Oh no … I wonder what happened? The coconut oil I buy is very mild flavored so it never overpowers the strawberry. I wonder if your coconut oil is extra coconut-y flavored?
Ice cream looks fantastic
This looks absolutely delicious! I can’t wait to try it! My current recipe doesn’t have the egg yolks. And being low-carb, I have to use a sugar substitute of some kind. But I’m sure that will work OK for me with this recipe.
Hey Buttoni,
I made another ice cream without egg yolks the other day and it turned out awesome too. You can find the recipe here, http://www.thebittenword.com/thebittenword/2012/04/roasted-pineapple-sage-ice-cream-jenis-splendid.html Maybe you could substitute strawberries for the pineapple and leave out the sage. I would love to hear how it turns out after you make it!
I too love strawberry. I have been waiting patiently for peak season, and it is finally here. I am going to the market.
Little Monkey looks like one of my family. He made my heart turn over. Too cute.
Hi Madonna,
I’m so jealous that it is strawberry season for you already! We have another month to go before I can indulge again. I had frozen a bunch from the farmers market last summer and used the last for this ice cream. Hope you enjoy it!
I love strawberries,and this ice cream looks delicios…next on my menu 🙂 Thank’s !
Super hug!
Hi Angelica,
You’re so welcome! I hope that you love it as much as my little nephew did!
Strawberry ice cream isn’t usually my first pick, but FRESH strawberry ice cream? Can’t wait to make this!!
It’s not usually one of my favourites either but the fresh strawberries really made a huge difference. Tastes just like a little bit of summer. Hope you like it too!
Hey, can I do it without ice cream maker?

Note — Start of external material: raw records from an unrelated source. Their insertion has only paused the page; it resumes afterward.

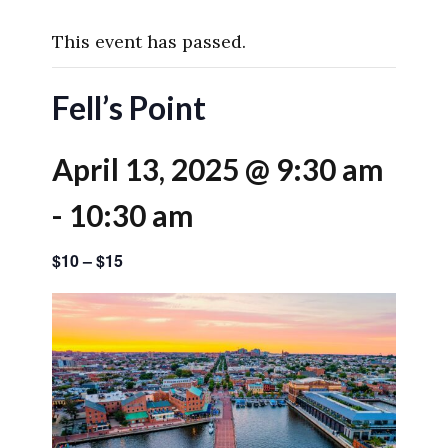
This event has passed.
Fell’s Point
April 13, 2025 @ 9:30 am
-
10:30 am
$10 – $15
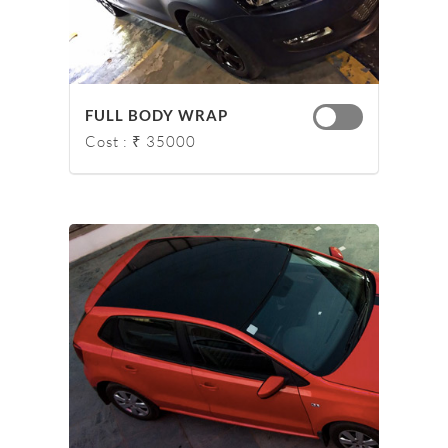
FULL BODY WRAP
Cost : ₹ 35000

I mean that just do all this things which are in the recipe, place it in a fridge for several hours and eat? 🙂
Hey Agata,
I’ve never tried it before myself but I have definitely read recipes for ice cream that can be made with no ice cream maker. From what I’ve read you can put the ice cream in the freezer for forty-five minutes. Then remove it and whisk or beat it with a hand held blender. Put it back in the freezer then repeat the process of whisking or beating it every half hour until it is frozen, about 2-3 hours. The reason you won’t want to just put it in your freezer and leave it to freeze is because large pieces of ice will form and it won’t be as creamy.
Hope this helps! Let me know how it turns out for you. I’m interested to hear!
Your nephew is adorable!!! This sounds amazing as well. Beautiful photos! 🙂
Thanks, Ali! I think so too 🙂 He’s so much fun to spend time with!